WHAT THIS TASK INVOLVES
Retype the data that follows line by line, exactly, and leave its pictures out.

*** THE INPUT ***

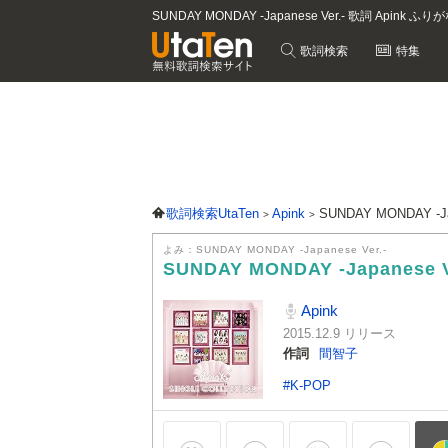
SUNDAY MONDAY -Japanese Ver.- 歌詞 Apink ふり
歌詞検索
特集
歌詞検索UtaTen
Apink
SUNDAY MONDAY -Ja
よみ：SUNDAY MONDAY -Japanese Ver.-
SUNDAY MONDAY -Japanese V
Apink
2015.12.9 リリース
作詞
間智子
#K-POP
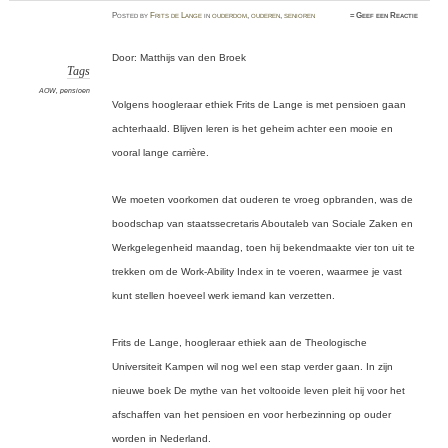
Posted
by
Frits de Lange
in
ouderdom
,
ouderen
,
senioren
≈
Geef een Reactie
Door: Matthijs van den Broek
Tags
AOW
,
pensioen
Volgens hoogleraar ethiek Frits de Lange
is met pensioen gaan
achterhaald. Blijven leren is het geheim achter een mooie en
vooral lange carrière.
We moeten voorkomen dat ouderen te vroeg opbranden, was de
boodschap van staatssecretaris Aboutaleb van Sociale Zaken en
Werkgelegenheid maandag, toen hij bekendmaakte vier ton uit te
trekken om de Work-Ability Index in te voeren, waarmee je vast
kunt stellen hoeveel werk iemand kan verzetten.
Frits de Lange, hoogleraar ethiek aan de Theologische
Universiteit Kampen wil nog wel een stap verder gaan. In zijn
nieuwe boek De mythe van het voltooide leven pleit hij voor het
afschaffen van het pensioen en voor herbezinning op ouder
worden in Nederland.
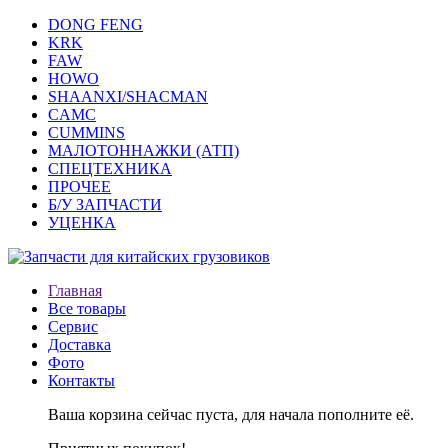
DONG FENG
KRK
FAW
HOWO
SHAANXI/SHACMAN
CAMC
CUMMINS
МАЛОТОННАЖКИ (АТП)
СПЕЦТЕХНИКА
ПРОЧЕЕ
Б/У ЗАПЧАСТИ
УЦЕНКА
Главная
Все товары
Сервис
Доставка
Фото
Контакты
Ваша корзина сейчас пуста, для начала пополните её.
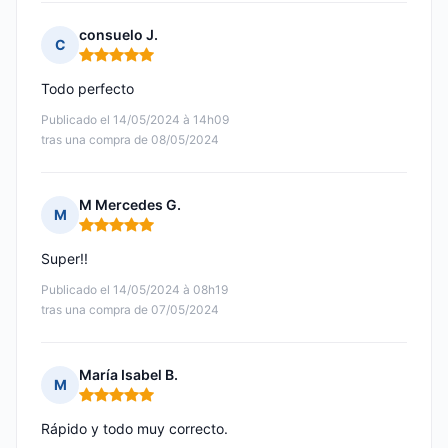
consuelo J.
C
Nota: 5 de 5
Todo perfecto
Publicado el 14/05/2024 à 14h09
tras una compra de 08/05/2024
M Mercedes G.
M
Nota: 5 de 5
Super!!
Publicado el 14/05/2024 à 08h19
tras una compra de 07/05/2024
María Isabel B.
M
Nota: 5 de 5
Rápido y todo muy correcto.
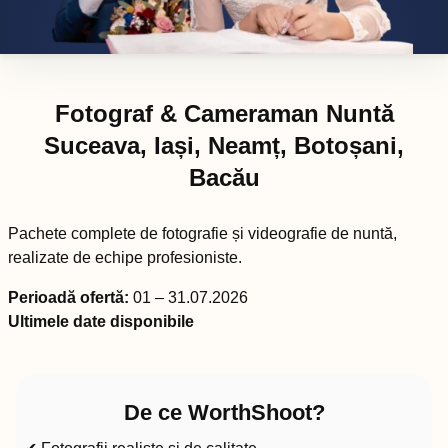
Fotograf & Cameraman Nuntă
Suceava, Iași, Neamț, Botoșani,
Bacău
Pachete complete de fotografie și videografie de nuntă,
realizate de echipe profesioniste.
Perioadă ofertă:
01 – 31.07.2026
Ultimele date disponibile
De ce WorthShoot?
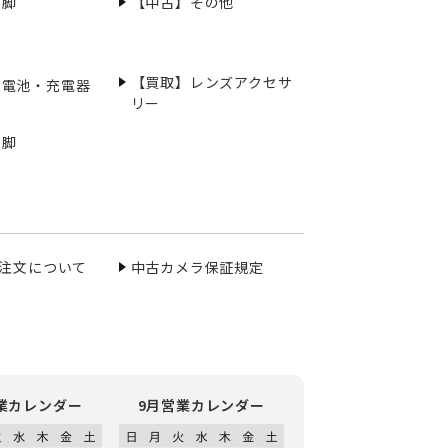
三脚
【中古】その他
【買取】レンズアクセサ
充電池・充電器
リー
三脚
ご注文について
中古カメラ保証規定
業カレンダー
9月営業カレンダー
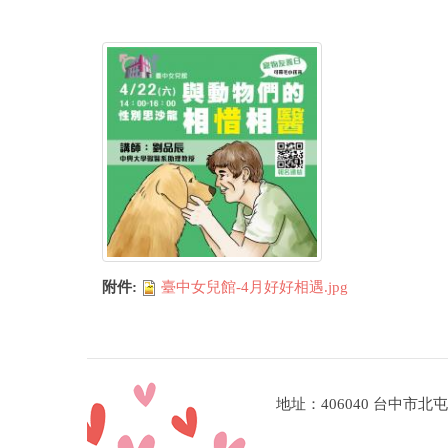
附件:
臺中女兒館-4月好好相遇.jpg
地址：406040 台中市北屯區經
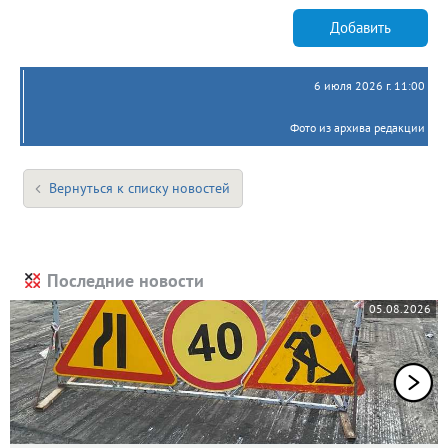
Добавить
6 июля 2026 г. 11:00
Фото из архива редакции
Вернуться к списку новостей
Последние новости
05.08.2026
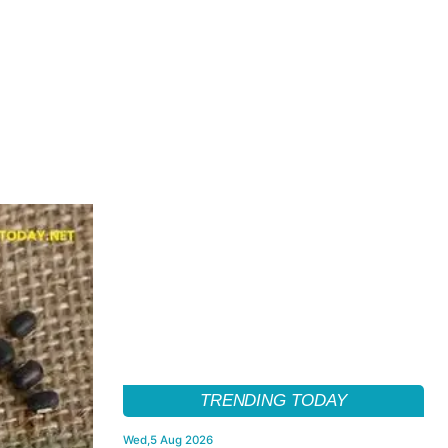
TRENDING TODAY
Wed,5 Aug 2026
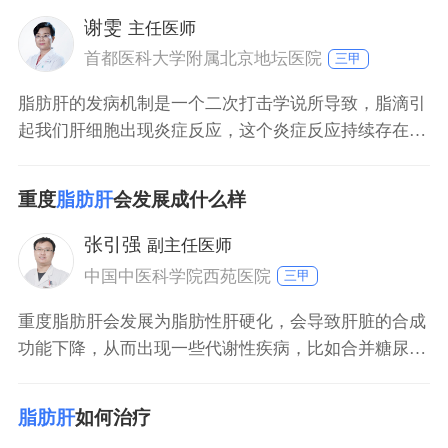
情况下，肝脏的ct值是高于脾脏的，但肝脏的ct值和肝
谢雯
主任医师
细胞
首都医科大学附属北京地坛医院
三甲
脂肪肝的发病机制是一个二次打击学说所导致，脂滴引
起我们肝细胞出现炎症反应，这个炎症反应持续存在以
后，炎症因子会激活我们的清状细胞等等，那么清状细
胞激活以后，纤维的沉积就开始加快，在这个持续存在
重度
脂肪肝
会发展成什么样
很长时间的加快以后，纤维化的沉积逐渐累积就会演变
为肝硬化，这个是它的一个发病的一个过程。在既往因
张引强
副主任医师
为脂肪肝相关的肝硬化，在这个阶段可能肝细胞里的脂
中国中医科学院西苑医院
三甲
滴可
重度脂肪肝会发展为脂肪性肝硬化，会导致肝脏的合成
功能下降，从而出现一些代谢性疾病，比如合并糖尿
病、合并类风湿性疾病等。重度脂肪肝如果发展成严重
肝硬化，还有可能会引发肝癌。重度脂肪肝应及时进行
脂肪肝
如何治疗
治疗，患者平时要清淡饮食，避免吃一些过于油腻的食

***

COMPLETED TASK
SUNDAY MONDAY -Japanese Ver.- 歌詞 Apink ふり
歌詞検索
特集
歌詞検索UtaTen
Apink
SUNDAY MONDAY -Ja
よみ：SUNDAY MONDAY -Japanese Ver.-
SUNDAY MONDAY -Japanese V
Apink
2015.12.9 リリース
作詞
間智子
#K-POP
Posted
by
Frits de Lange
in
ouderdom
,
ouderen
,
senioren
≈
Geef een Reactie
Door: Matthijs van den Broek
Tags
AOW
,
pensioen
Volgens hoogleraar ethiek Frits de Lange
is met pensioen gaan
achterhaald. Blijven leren is het geheim achter een mooie en
vooral lange carrière.
We moeten voorkomen dat ouderen te vroeg opbranden, was de
boodschap van staatssecretaris Aboutaleb van Sociale Zaken en
Werkgelegenheid maandag, toen hij bekendmaakte vier ton uit te
trekken om de Work-Ability Index in te voeren, waarmee je vast
kunt stellen hoeveel werk iemand kan verzetten.
Frits de Lange, hoogleraar ethiek aan de Theologische
Universiteit Kampen wil nog wel een stap verder gaan. In zijn
nieuwe boek De mythe van het voltooide leven pleit hij voor het
afschaffen van het pensioen en voor herbezinning op ouder
worden in Nederland.
DONG FENG
KRK
FAW
HOWO
SHAANXI/SHACMAN
CAMC
CUMMINS
МАЛОТОННАЖКИ (АТП)
СПЕЦТЕХНИКА
ПРОЧЕЕ
Б/У ЗАПЧАСТИ
УЦЕНКА
Главная
Все товары
Сервис
Доставка
Фото
Контакты
Ваша корзина сейчас пуста, для начала пополните её.
consuelo J.
C
Nota: 5 de 5
Todo perfecto
Publicado el 14/05/2024 à 14h09
tras una compra de 08/05/2024
M Mercedes G.
M
Nota: 5 de 5
Super!!
Publicado el 14/05/2024 à 08h19
tras una compra de 07/05/2024
María Isabel B.
M
Nota: 5 de 5
Rápido y todo muy correcto.
Fotograf & Cameraman Nuntă
Suceava, Iași, Neamț, Botoșani,
Bacău
Pachete complete de fotografie și videografie de nuntă,
realizate de echipe profesioniste.
Perioadă ofertă:
01 – 31.07.2026
Ultimele date disponibile
De ce WorthShoot?
三脚
【中古】その他
【買取】レンズアクセサ
充電池・充電器
リー
三脚
ご注文について
中古カメラ保証規定
業カレンダー
9月営業カレンダー
附件:
臺中女兒館-4月好好相遇.jpg
地址：406040 台中市北屯區經
Добавить
6 июля 2026 г. 11:00
Фото из архива редакции
Вернуться к списку новостей
Последние новости
05.08.2026
TRENDING TODAY
Wed,5 Aug 2026
情况下，肝脏的ct值是高于脾脏的，但肝脏的ct值和肝
谢雯
主任医师
细胞
首都医科大学附属北京地坛医院
三甲
脂肪肝的发病机制是一个二次打击学说所导致，脂滴引
起我们肝细胞出现炎症反应，这个炎症反应持续存在以
后，炎症因子会激活我们的清状细胞等等，那么清状细
胞激活以后，纤维的沉积就开始加快，在这个持续存在
重度
脂肪肝
会发展成什么样
很长时间的加快以后，纤维化的沉积逐渐累积就会演变
为肝硬化，这个是它的一个发病的一个过程。在既往因
张引强
副主任医师
为脂肪肝相关的肝硬化，在这个阶段可能肝细胞里的脂
中国中医科学院西苑医院
三甲
滴可
重度脂肪肝会发展为脂肪性肝硬化，会导致肝脏的合成
功能下降，从而出现一些代谢性疾病，比如合并糖尿
病、合并类风湿性疾病等。重度脂肪肝如果发展成严重
肝硬化，还有可能会引发肝癌。重度脂肪肝应及时进行
脂肪肝
如何治疗
治疗，患者平时要清淡饮食，避免吃一些过于油腻的食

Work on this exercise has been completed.